RECORDS TO USE Start Marker

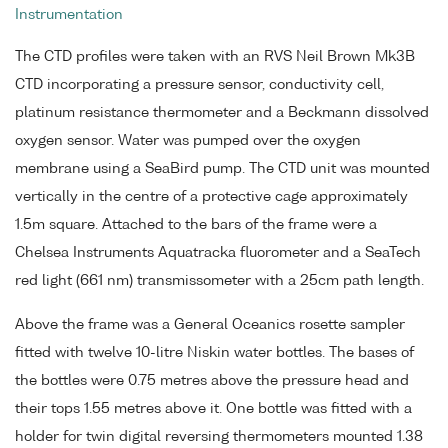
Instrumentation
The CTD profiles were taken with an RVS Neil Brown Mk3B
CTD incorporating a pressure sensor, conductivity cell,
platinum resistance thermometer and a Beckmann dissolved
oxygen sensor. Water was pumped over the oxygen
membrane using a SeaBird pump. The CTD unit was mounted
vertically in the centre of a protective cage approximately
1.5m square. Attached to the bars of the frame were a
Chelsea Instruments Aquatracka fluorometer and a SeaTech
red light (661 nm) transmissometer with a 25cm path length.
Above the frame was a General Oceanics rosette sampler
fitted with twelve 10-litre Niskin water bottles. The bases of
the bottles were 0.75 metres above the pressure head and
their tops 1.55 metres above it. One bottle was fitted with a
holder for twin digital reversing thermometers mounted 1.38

RECORDS TO USE End Marker

_EXERCISE DESCRIPTION_:
Every line above is to be repeated exactly, but no picture is to appear in the copy.

_OUTPUT FOR THIS EXERCISE_:
Instrumentation
The CTD profiles were taken with an RVS Neil Brown Mk3B
CTD incorporating a pressure sensor, conductivity cell,
platinum resistance thermometer and a Beckmann dissolved
oxygen sensor. Water was pumped over the oxygen
membrane using a SeaBird pump. The CTD unit was mounted
vertically in the centre of a protective cage approximately
1.5m square. Attached to the bars of the frame were a
Chelsea Instruments Aquatracka fluorometer and a SeaTech
red light (661 nm) transmissometer with a 25cm path length.
Above the frame was a General Oceanics rosette sampler
fitted with twelve 10-litre Niskin water bottles. The bases of
the bottles were 0.75 metres above the pressure head and
their tops 1.55 metres above it. One bottle was fitted with a
holder for twin digital reversing thermometers mounted 1.38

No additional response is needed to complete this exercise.